August 10, 2011 7:34 AM
Hi Cin! Sorry I haven't been around much, life is keeping me busy! I've never thought about sounds triggering cravings. Of course for me, just about anything can set me to wanting to eat something. I have to try to keep my mind as busy as possible so it won't think about food.
August 10, 2011 7:41 AM
HI LOVE - oh my, food i a tough addiction and it is the sugars' flours, carbs that is addictive, certainly not okra!!! You mentioned triggers. I have learned that just when I think I know all the triggers there are a thousand more lurking waiting to be noticed - I also know that it is whats on the inside that causes us to want the comfort of food and you sharing about how sounds remind you of food is so clear that your memories are filled with times when food was a part of how you lived, survived, thrived, self-soothed. I get it. Love to you Gail peace......-
August 10, 2011 8:17 AM
What a wonderful post and you are amazing for putting into words something which is so hard to express.....:-) Hugs
August 10, 2011 10:30 AM
Please don't break all your triggers for when one of us is down, you are are the one who wants to encourage. You are the person here who most sees the beauty in the world around them. You understand the simple things that lead to the real happineses in life, You see that gentleness is encouraging and inspiring. I suppose it is a matter of changing the BAD triggers and keeping all the good ones, maybe even learning new ones from people like you. There are not many people in this world who feel truly good. You are one of them, don't you go changing too many triggers xxxxxx Dawn
August 10, 2011 2:00 PM
this is a fun post Cinner, you wrote it in such a fun way even though I know you are serious. when I hear good music, I want to dance! When there are very few sounds, almost quiet, I feel peaceful.

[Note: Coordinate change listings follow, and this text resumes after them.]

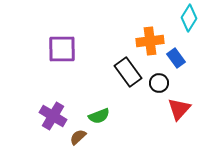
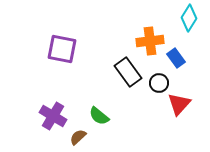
purple square: rotated 12 degrees clockwise
red triangle: moved 5 px up
green semicircle: rotated 60 degrees clockwise
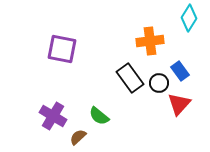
blue rectangle: moved 4 px right, 13 px down
black rectangle: moved 2 px right, 6 px down
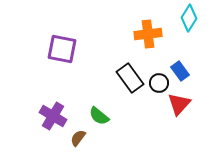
orange cross: moved 2 px left, 7 px up
brown semicircle: moved 1 px down; rotated 12 degrees counterclockwise
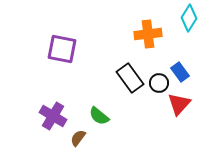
blue rectangle: moved 1 px down
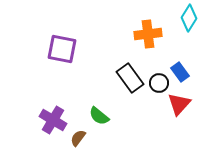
purple cross: moved 4 px down
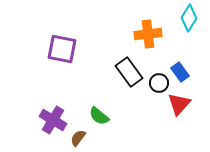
black rectangle: moved 1 px left, 6 px up
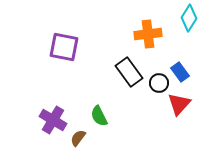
purple square: moved 2 px right, 2 px up
green semicircle: rotated 25 degrees clockwise
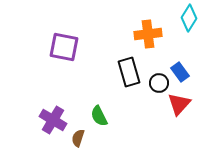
black rectangle: rotated 20 degrees clockwise
brown semicircle: rotated 18 degrees counterclockwise
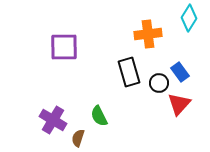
purple square: rotated 12 degrees counterclockwise
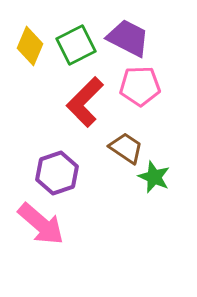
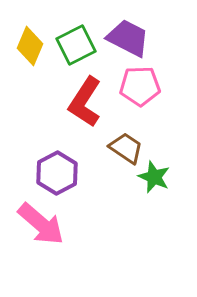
red L-shape: rotated 12 degrees counterclockwise
purple hexagon: rotated 9 degrees counterclockwise
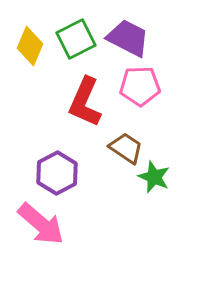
green square: moved 6 px up
red L-shape: rotated 9 degrees counterclockwise
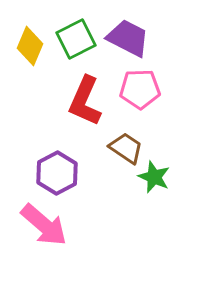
pink pentagon: moved 3 px down
red L-shape: moved 1 px up
pink arrow: moved 3 px right, 1 px down
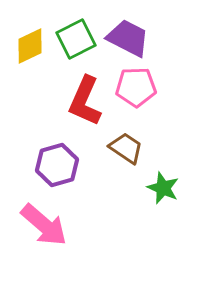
yellow diamond: rotated 42 degrees clockwise
pink pentagon: moved 4 px left, 2 px up
purple hexagon: moved 8 px up; rotated 12 degrees clockwise
green star: moved 9 px right, 11 px down
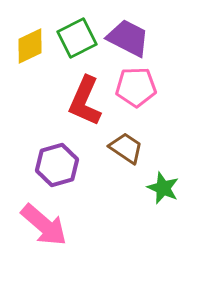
green square: moved 1 px right, 1 px up
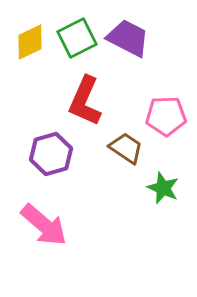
yellow diamond: moved 4 px up
pink pentagon: moved 30 px right, 29 px down
purple hexagon: moved 6 px left, 11 px up
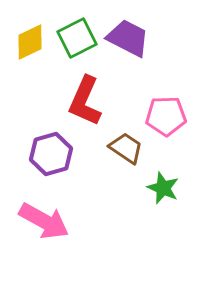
pink arrow: moved 4 px up; rotated 12 degrees counterclockwise
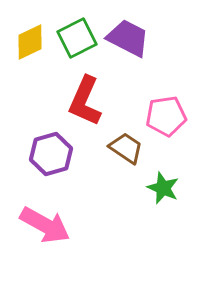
pink pentagon: rotated 6 degrees counterclockwise
pink arrow: moved 1 px right, 4 px down
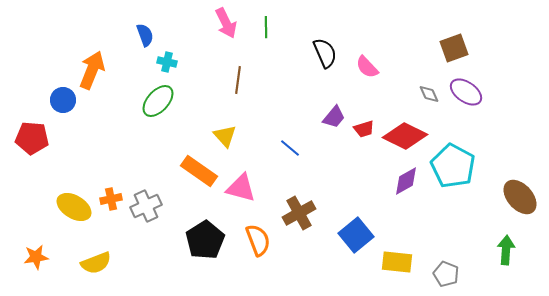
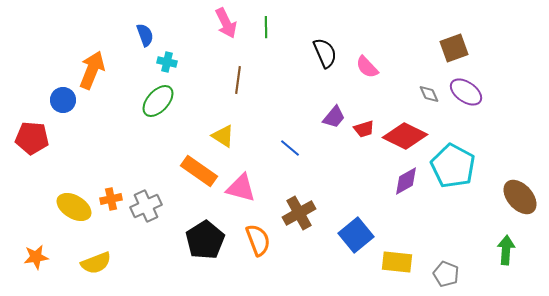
yellow triangle: moved 2 px left; rotated 15 degrees counterclockwise
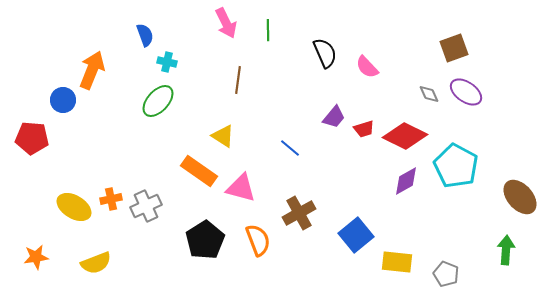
green line: moved 2 px right, 3 px down
cyan pentagon: moved 3 px right
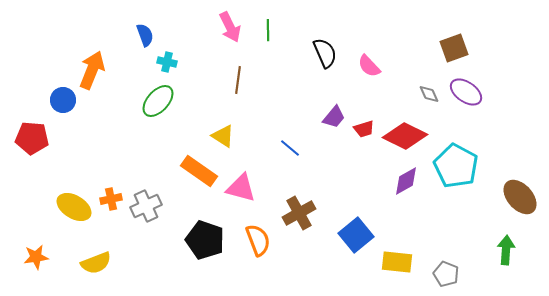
pink arrow: moved 4 px right, 4 px down
pink semicircle: moved 2 px right, 1 px up
black pentagon: rotated 21 degrees counterclockwise
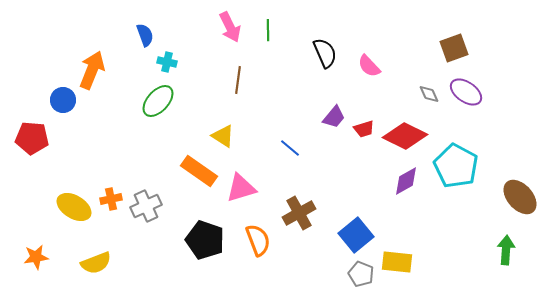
pink triangle: rotated 32 degrees counterclockwise
gray pentagon: moved 85 px left
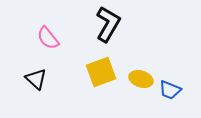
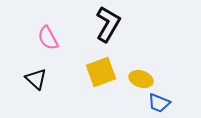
pink semicircle: rotated 10 degrees clockwise
blue trapezoid: moved 11 px left, 13 px down
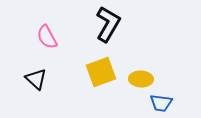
pink semicircle: moved 1 px left, 1 px up
yellow ellipse: rotated 15 degrees counterclockwise
blue trapezoid: moved 2 px right; rotated 15 degrees counterclockwise
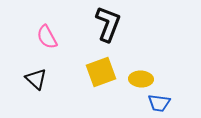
black L-shape: rotated 9 degrees counterclockwise
blue trapezoid: moved 2 px left
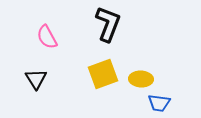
yellow square: moved 2 px right, 2 px down
black triangle: rotated 15 degrees clockwise
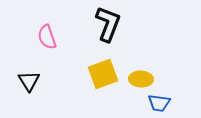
pink semicircle: rotated 10 degrees clockwise
black triangle: moved 7 px left, 2 px down
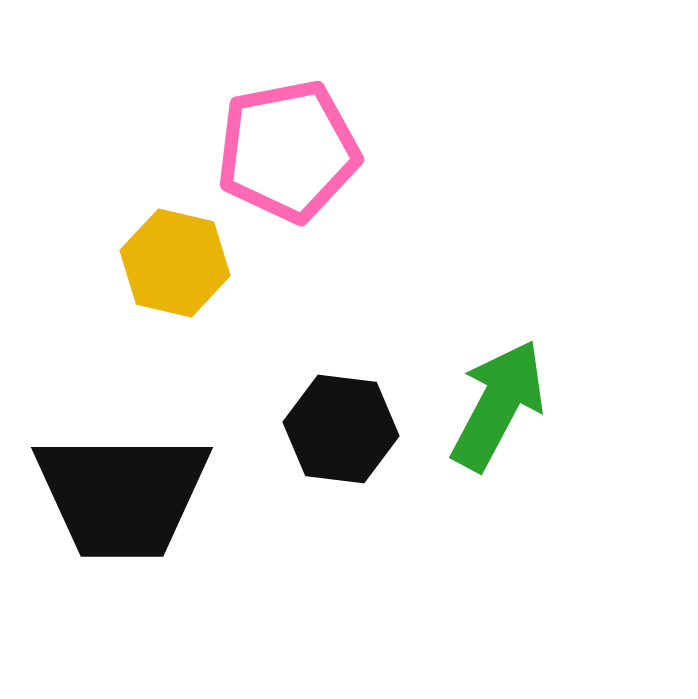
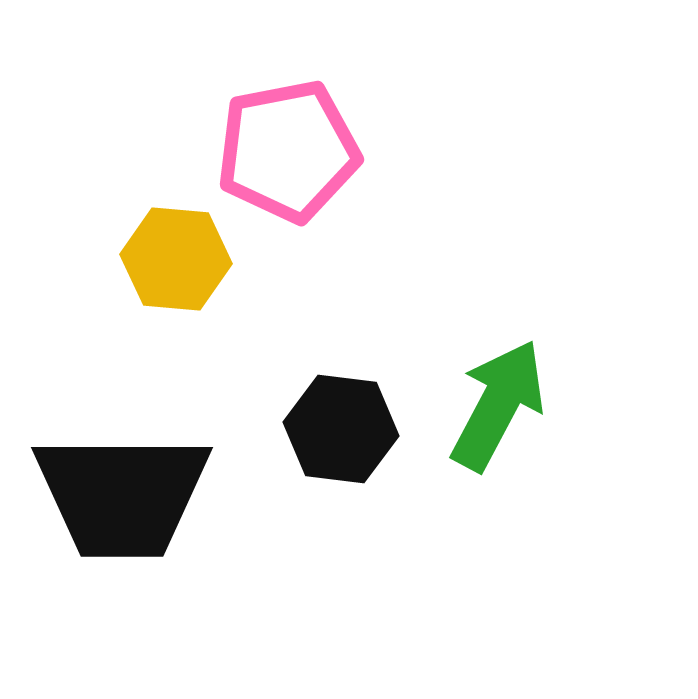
yellow hexagon: moved 1 px right, 4 px up; rotated 8 degrees counterclockwise
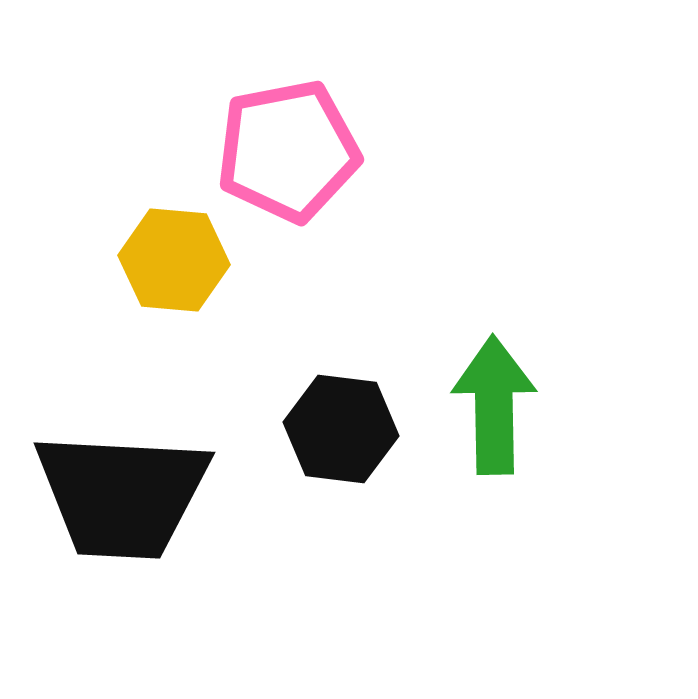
yellow hexagon: moved 2 px left, 1 px down
green arrow: moved 4 px left; rotated 29 degrees counterclockwise
black trapezoid: rotated 3 degrees clockwise
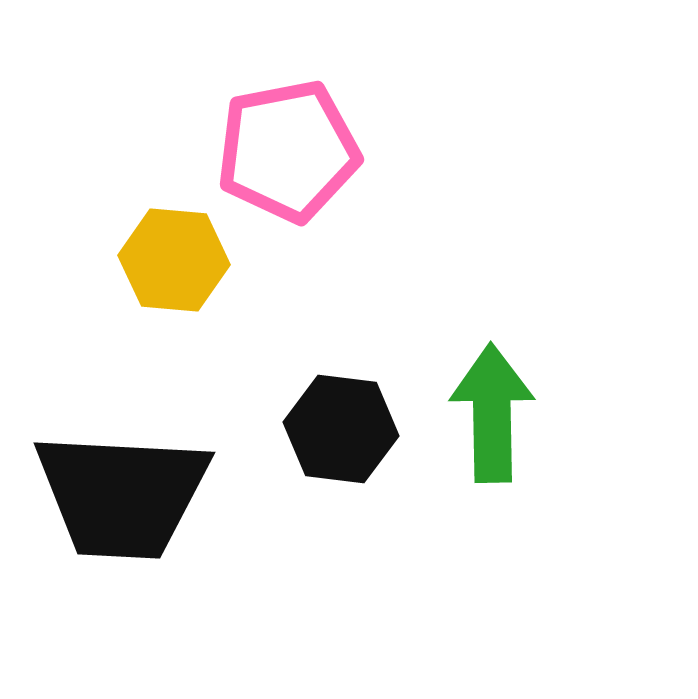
green arrow: moved 2 px left, 8 px down
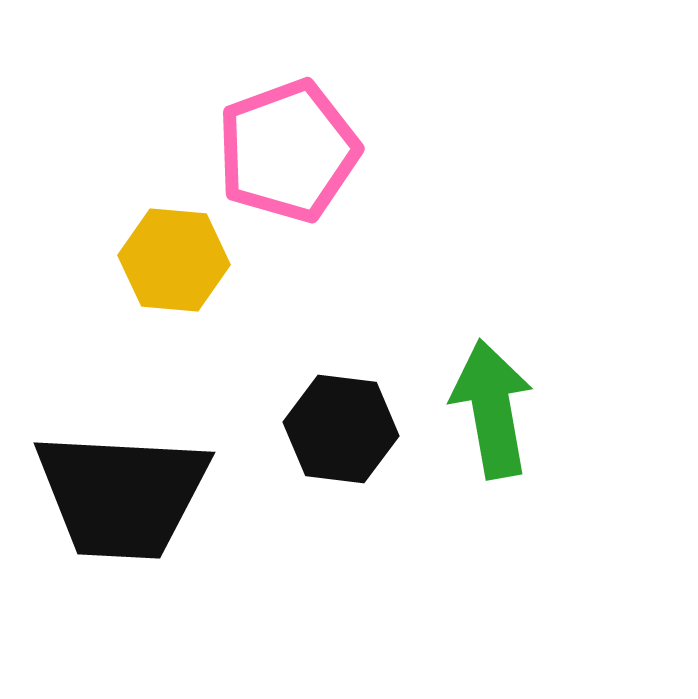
pink pentagon: rotated 9 degrees counterclockwise
green arrow: moved 4 px up; rotated 9 degrees counterclockwise
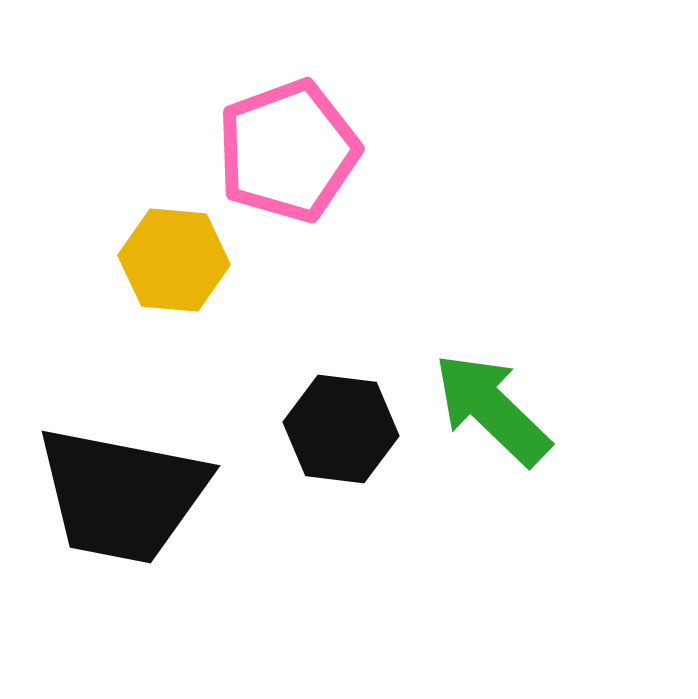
green arrow: rotated 36 degrees counterclockwise
black trapezoid: rotated 8 degrees clockwise
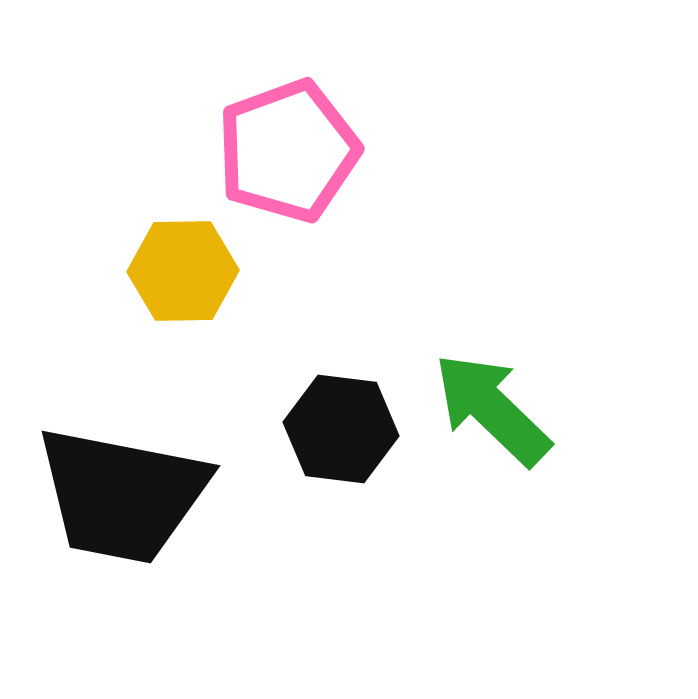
yellow hexagon: moved 9 px right, 11 px down; rotated 6 degrees counterclockwise
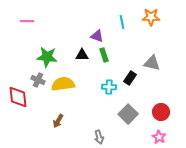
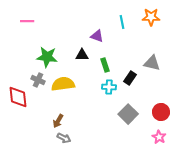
green rectangle: moved 1 px right, 10 px down
gray arrow: moved 35 px left, 1 px down; rotated 48 degrees counterclockwise
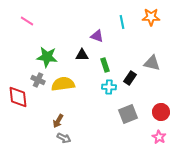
pink line: rotated 32 degrees clockwise
gray square: rotated 24 degrees clockwise
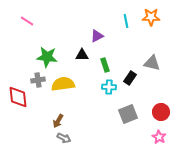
cyan line: moved 4 px right, 1 px up
purple triangle: rotated 48 degrees counterclockwise
gray cross: rotated 32 degrees counterclockwise
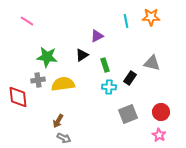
black triangle: rotated 32 degrees counterclockwise
pink star: moved 2 px up
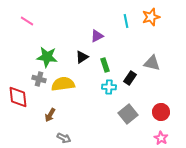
orange star: rotated 18 degrees counterclockwise
black triangle: moved 2 px down
gray cross: moved 1 px right, 1 px up; rotated 24 degrees clockwise
gray square: rotated 18 degrees counterclockwise
brown arrow: moved 8 px left, 6 px up
pink star: moved 2 px right, 3 px down
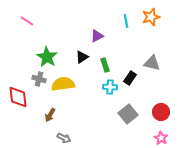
green star: rotated 25 degrees clockwise
cyan cross: moved 1 px right
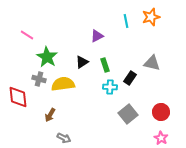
pink line: moved 14 px down
black triangle: moved 5 px down
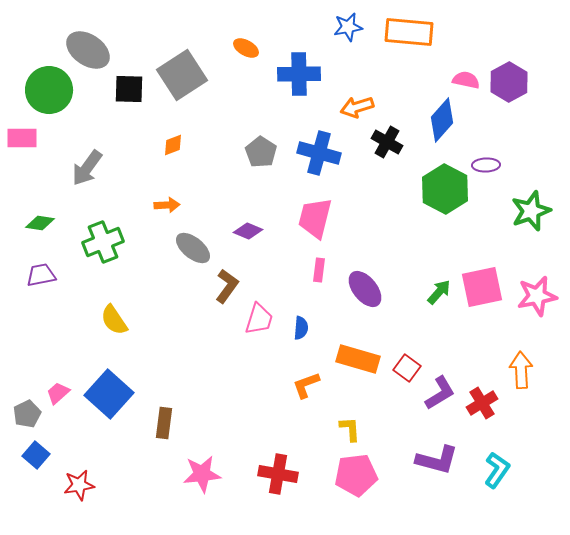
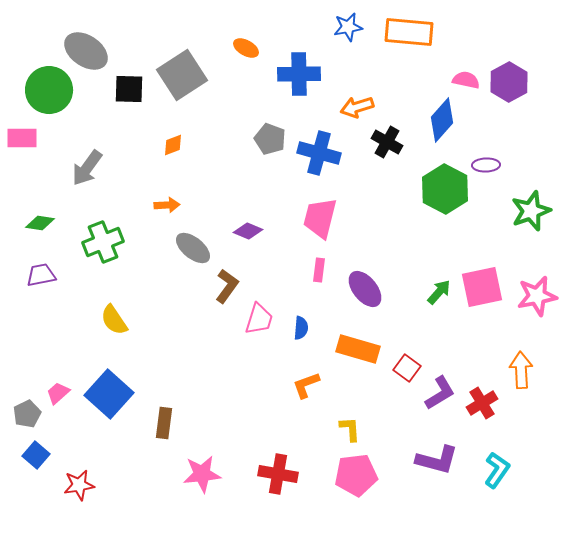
gray ellipse at (88, 50): moved 2 px left, 1 px down
gray pentagon at (261, 152): moved 9 px right, 13 px up; rotated 12 degrees counterclockwise
pink trapezoid at (315, 218): moved 5 px right
orange rectangle at (358, 359): moved 10 px up
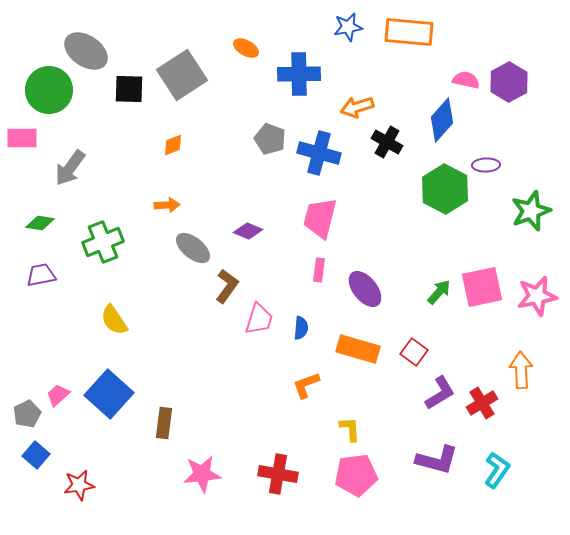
gray arrow at (87, 168): moved 17 px left
red square at (407, 368): moved 7 px right, 16 px up
pink trapezoid at (58, 393): moved 2 px down
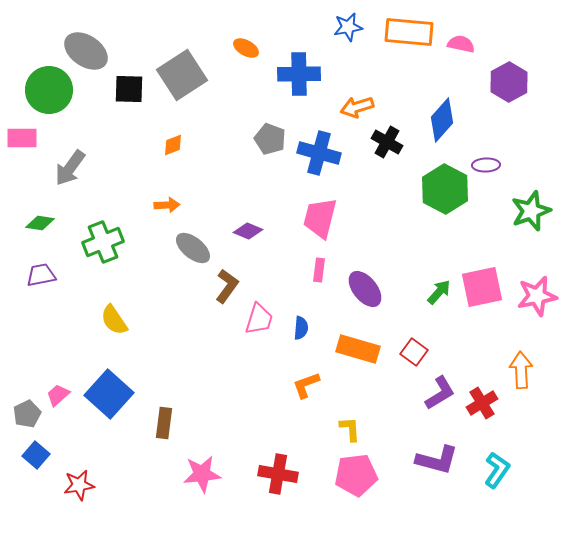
pink semicircle at (466, 80): moved 5 px left, 36 px up
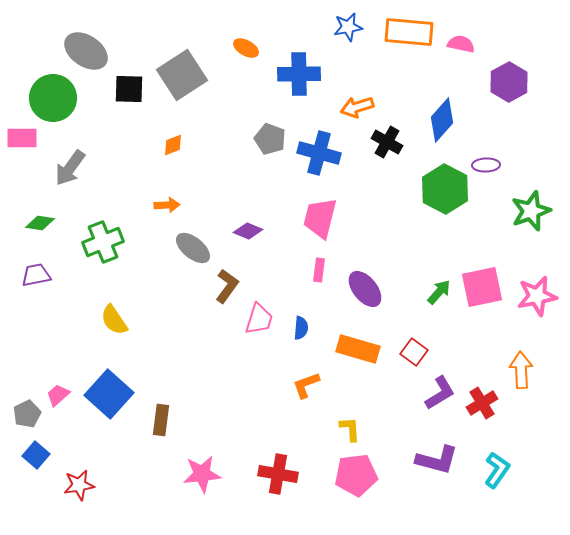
green circle at (49, 90): moved 4 px right, 8 px down
purple trapezoid at (41, 275): moved 5 px left
brown rectangle at (164, 423): moved 3 px left, 3 px up
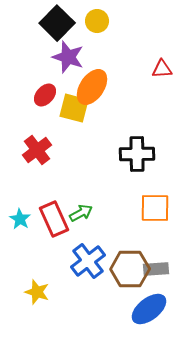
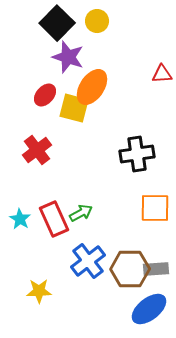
red triangle: moved 5 px down
black cross: rotated 8 degrees counterclockwise
yellow star: moved 2 px right, 1 px up; rotated 20 degrees counterclockwise
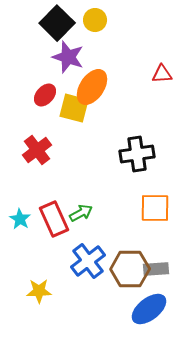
yellow circle: moved 2 px left, 1 px up
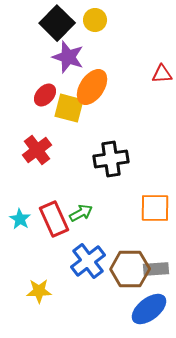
yellow square: moved 5 px left
black cross: moved 26 px left, 5 px down
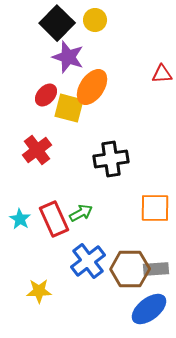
red ellipse: moved 1 px right
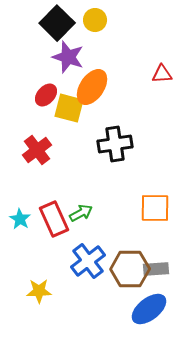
black cross: moved 4 px right, 15 px up
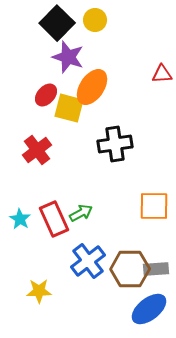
orange square: moved 1 px left, 2 px up
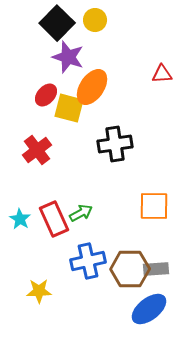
blue cross: rotated 24 degrees clockwise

I will have to notice if there are sounds that make me think of food. Smells for sure do it.
August 11, 2011 8:00 AM
I think that the key is feeling the feeling that the sound and trigger brings but not necessary indulging in repeating the memory, recreating the memory. In other words, it can be enjoyed but not repeated. At least that's how I want to see it. I don't even have to have the sound or the sight or the smell--I can do it to myself all in my head. Still I don't believe in the concepts of triggers, the part that says then acting them out is compulsory. I wish I had control over my own food addiction. But I'm working on it! What this brought up for me is about sounds. When I was a child, I was beaten daily. So then as an adult when I'd hear someone yell my name, I would startle and remember the beatings. Usually only when my name was called out, like say if a person was trying to get someone else's attention. Still it was a common name and it bothered me. So when I was in my 30's (over 20 years ago) I changed my name. Now I never seem to hear that very common name called. I'm very happy I changed my name to Olivia! Love to you, Cinner, xoO
August 12, 2011 12:05 PM
Now that you mention it.... I can relate to the noise triggers, at least as far as the ice cream truck is concerned. Ear plugs might be in my future :-) Enjoy your remaining time with the kids. I'm sure you've had a grand time. xoxo jj
August 12, 2011 2:52 PM
You are amazing Cinner...
August 13, 2011 5:35 AM
oh Cindy..this post made me smile. I agree with Lovey..you are amazing...movies always make me want to eat popcorn.....not sure if I have other food triggers but sometimes life seems like there's always something to fight. Stay strong....and love those fairies.